As part of the settlement, Ultragenyx admitted responsibility for certain facts. The settlement, stemming from a whistleblower case, includes a recovery of approximately $5.8 million for Medicare and the federal share of Medicaid, with $200,000 for State Medicaid programs. The whistleblower will receive around $1.07 million from the federal recovery.
In conclusion, the battle against healthcare fraud is an ongoing and crucial endeavor, with kickback schemes being one of the most prevalent and damaging fraudulent practices that threaten the integrity of healthcare programs. These schemes, in which something of value is exchanged for services implicating Medicare, Medicaid, or Federal Defense Contract funds, are explicitly prohibited by the Anti-Kickback Statute under the False Claims Act.

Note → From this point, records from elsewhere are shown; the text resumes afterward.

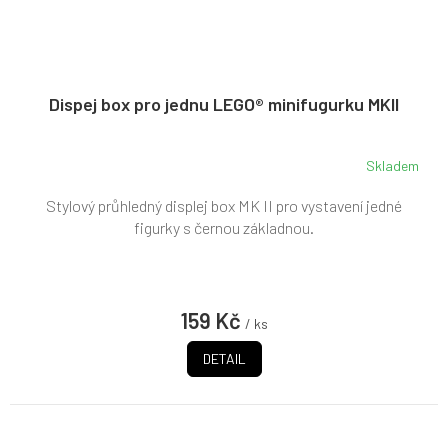
Dispej box pro jednu LEGO® minifugurku MKII
Skladem
Stylový průhledný displej box MK II pro vystavení jedné
figurky s černou základnou.
159 Kč
/ ks
DETAIL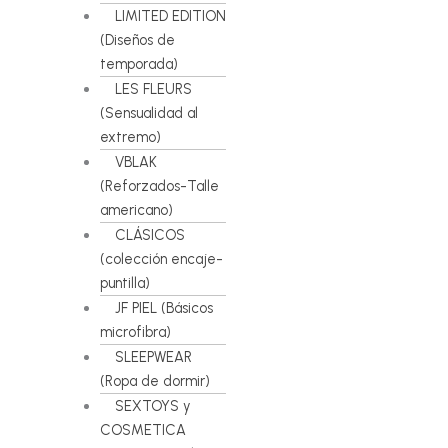
LIMITED EDITION
(Diseños de
temporada)
LES FLEURS
(Sensualidad al
extremo)
VBLAK
(Reforzados-Talle
americano)
CLÁSICOS
(colección encaje-
puntilla)
JF PIEL (Básicos
microfibra)
SLEEPWEAR
(Ropa de dormir)
SEXTOYS y
COSMETICA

The substantial monetary settlements and whistleblower awards in past cases emphasize the severity of the issue. Recent False Claims Act settlements have reinforced the long-standing prohibition against provider kickbacks, serving as a resounding reminder of the Act’s pivotal role in safeguarding the integrity of healthcare programs. When kickbacks enter the equation, the objectivity of healthcare decisions is compromised, undermining the best interests of patients and the healthcare system as a whole. Therefore, these three recent cases underscore the gravity of kickbacks and the indispensable role the False Claims Act plays in addressing this pervasive problem.